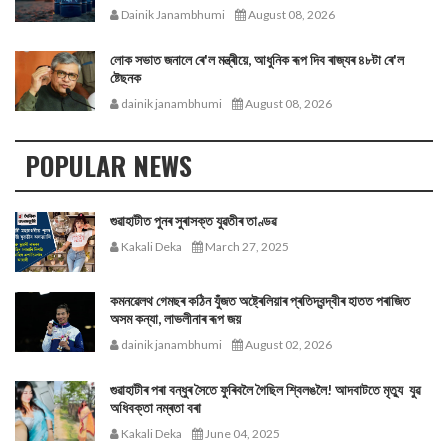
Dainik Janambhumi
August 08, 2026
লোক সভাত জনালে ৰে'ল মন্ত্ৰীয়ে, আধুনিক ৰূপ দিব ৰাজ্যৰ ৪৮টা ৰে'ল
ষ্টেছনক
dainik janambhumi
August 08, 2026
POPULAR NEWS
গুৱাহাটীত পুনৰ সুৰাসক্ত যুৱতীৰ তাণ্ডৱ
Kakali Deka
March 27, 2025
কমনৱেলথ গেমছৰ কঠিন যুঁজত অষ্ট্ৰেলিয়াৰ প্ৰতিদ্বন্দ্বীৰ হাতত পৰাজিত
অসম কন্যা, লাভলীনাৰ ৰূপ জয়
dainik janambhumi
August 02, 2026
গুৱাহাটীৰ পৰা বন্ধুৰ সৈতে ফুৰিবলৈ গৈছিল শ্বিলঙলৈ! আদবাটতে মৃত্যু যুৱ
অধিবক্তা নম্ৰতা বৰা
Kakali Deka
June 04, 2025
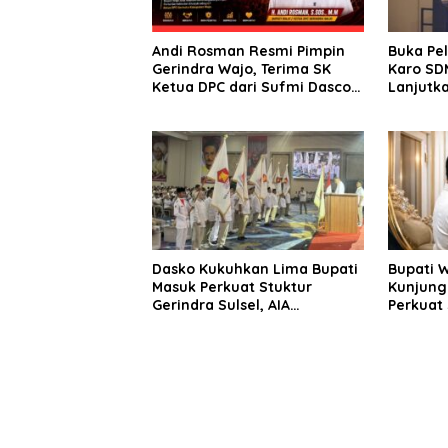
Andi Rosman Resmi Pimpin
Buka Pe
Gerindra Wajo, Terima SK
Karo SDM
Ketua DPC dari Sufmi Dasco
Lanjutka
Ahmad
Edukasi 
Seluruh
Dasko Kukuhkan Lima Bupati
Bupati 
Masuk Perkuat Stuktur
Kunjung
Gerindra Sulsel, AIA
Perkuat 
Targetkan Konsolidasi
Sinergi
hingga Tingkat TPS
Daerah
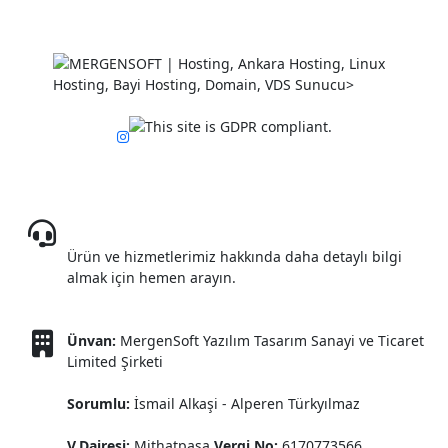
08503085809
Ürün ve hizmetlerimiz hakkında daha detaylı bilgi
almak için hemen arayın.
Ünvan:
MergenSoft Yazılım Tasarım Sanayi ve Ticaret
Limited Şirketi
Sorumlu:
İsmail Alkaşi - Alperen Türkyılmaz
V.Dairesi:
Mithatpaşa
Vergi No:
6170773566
--
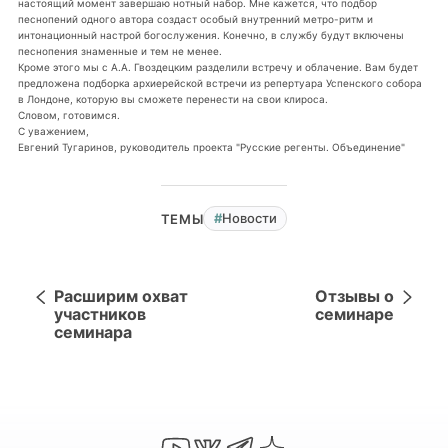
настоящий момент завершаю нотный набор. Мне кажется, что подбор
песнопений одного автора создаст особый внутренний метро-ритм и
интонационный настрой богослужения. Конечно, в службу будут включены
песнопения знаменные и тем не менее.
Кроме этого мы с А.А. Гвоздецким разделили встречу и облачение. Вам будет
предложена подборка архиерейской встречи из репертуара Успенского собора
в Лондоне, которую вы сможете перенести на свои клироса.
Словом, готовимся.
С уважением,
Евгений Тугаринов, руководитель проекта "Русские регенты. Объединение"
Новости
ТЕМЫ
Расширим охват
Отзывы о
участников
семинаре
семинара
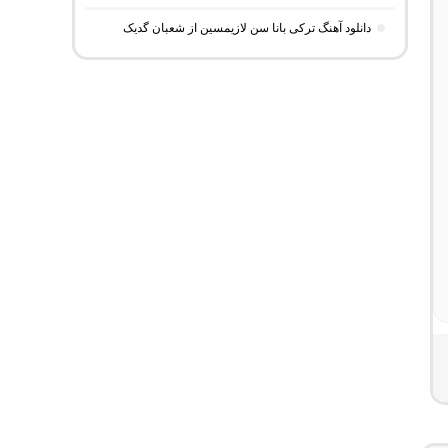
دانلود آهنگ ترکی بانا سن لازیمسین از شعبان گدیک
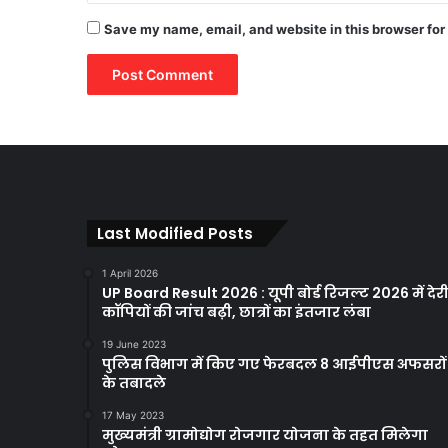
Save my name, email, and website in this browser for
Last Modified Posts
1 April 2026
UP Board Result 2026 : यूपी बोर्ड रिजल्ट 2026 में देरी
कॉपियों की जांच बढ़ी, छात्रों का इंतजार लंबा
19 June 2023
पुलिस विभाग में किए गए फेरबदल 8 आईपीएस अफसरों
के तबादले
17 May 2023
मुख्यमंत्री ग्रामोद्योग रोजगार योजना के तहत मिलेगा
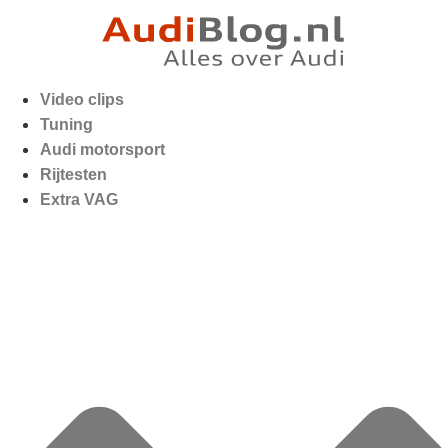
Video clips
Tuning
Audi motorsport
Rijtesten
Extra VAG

## Try it:
Only the number is wanted: how many lines of these entries contain the string "Gerindra"?

## Answer to the problem:
2